The participants in this study were searching for mental health care providers because they had newly identified a need for mental health care, because they lost their employment and had to purchase coverage that their existing providers did not accept, or because the no-cost therapy sessions available under their existing plans ran out. Participants answered weekly structured prompts from October 11 to November 14, 2022, as they searched for providers, tried to figure out which were in network, obtained referrals when needed, and tried to schedule appointments. The methodology section of this report provides more information about how this study was conducted.

Key Findings

  1. None of the seventeen participants managed to schedule an appointment with an in-network provider that took place during the study. Sixteen of the participants had already been searching for a mental health care provider prior to the start of this study, including five who had been searching for six or more months. But none of them were able to schedule an appointment with an in-network mental health care provider that tookplace during the study.
  2. Six participants scheduled appointments, but only two believed that the mental health provider would be in network. Two participants scheduled appointments with mental health care providers that took place during the study. One of them knew the provider would not accept their insurance. The other believed the provider was in network, only to find out later they were not. Both had to negotiate prices for their out-of-network care. A third participant scheduled an appointment but had to cancel because the provider did not accept her insurance and she could not afford to pay out of pocket. Another three participants scheduled appointments that would take place after the study period. Two of them believed the provider would be in network, while the third was not sure whether or not they would be in network or not.
  3. The six participants who scheduled appointments had to make tradeoffs in order to do so. Of the six who scheduled, three believed they would have to wait too long for their appointment. One would have to travel over ninety minutes for their appointment. As noted above, only two believed that the provider they scheduled with would accept their insurance.
  4. The most commonly cited challenges in searching for mental health care were a lack of in-network providers and a lack of appointments available at workable times. Nine of the seventeen participants said they experienced difficulties finding a mental health care provider who accepted their insurance, including four who indicated it was a “chronic challenge,” i.e., they experienced it multiple weeks in a row during the study. The only other challenge cited as often was difficulty finding providers with appointments at workable times.
  5. Searching for in-network mental health care providers or delays in getting care negatively affected all participants, impacting their mental health, relationships, work or school, physical health, and finances. Most participants said their relationships with friends and family were affected, either because they diverted time from relationships to searching for mental health care or because worsening mental health symptoms strained relationships. Participants also reported challenging search processes and delays in getting it impacted their work, with some reporting losing their jobs or missing out on income. Even participants who scheduled appointments reported negative effects of searching and delayed care. Five participants were impacted across all five domains.
  6. For all participants, whether they scheduled or not, trying to find in-network mental health care was time-consuming, requiring them to piece together information across a variety of sources and speak with multiple providers. Participants’ described a continuous cycle of attempting to identify providers, understand their benefits, figure out whether providers were in network, obtain referrals, and book appointments. Some had to wait weeks for insurers or prospective providers to respond to questions or for appointments. Participants who had to obtain referrals from primary care physicians found that process time-consuming and frustrating, and questioned whether referrals should be necessary.
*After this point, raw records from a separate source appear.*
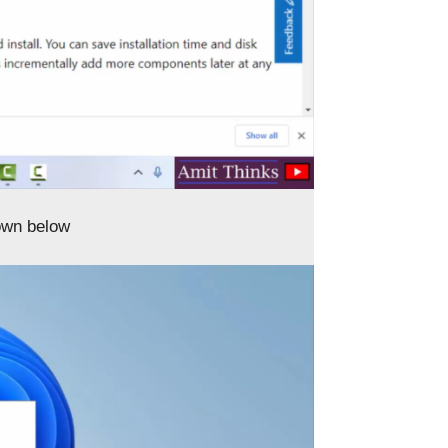
own below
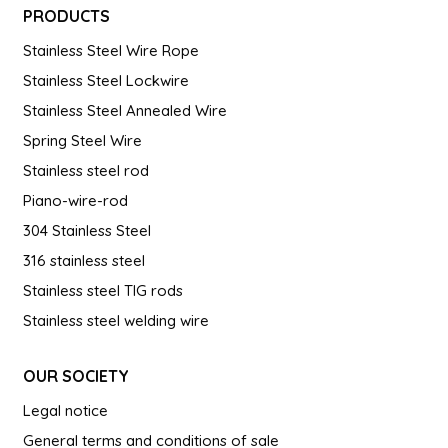
PRODUCTS
Stainless Steel Wire Rope
Stainless Steel Lockwire
Stainless Steel Annealed Wire
Spring Steel Wire
Stainless steel rod
Piano-wire-rod
304 Stainless Steel
316 stainless steel
Stainless steel TIG rods
Stainless steel welding wire
OUR SOCIETY
Legal notice
General terms and conditions of sale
  7. Among the eleven participants who were unable to schedule appointments, few were confident they would find the right provider for them. Only two of the eleven who were unable to schedule were confident that they would find a mental health care provider who would be a good fit for them. The other nine were concerned about finding providers who were affordable, in convenient locations, had workable appointment times or who would be
    good fits culturally, linguistically, or interpersonally.
  8. Participants wanted better ways to identify in-network providers, questioned the necessity of referrals, and wanted insurers to cover more providers. Despite having access to their insurer’s directories, participants expressed a need for centralized, easy to find, accurate information that would help them identify in-network providers. Some participants suggested that referrals should not be required for mental health care because obtaining them prolongs the search process, creates stress, and necessitates scheduling and waiting for expensive primary care appointments. Many expressed a need for insurance networks to include more mental health care providers or at least offer some coverage for out-of-network care.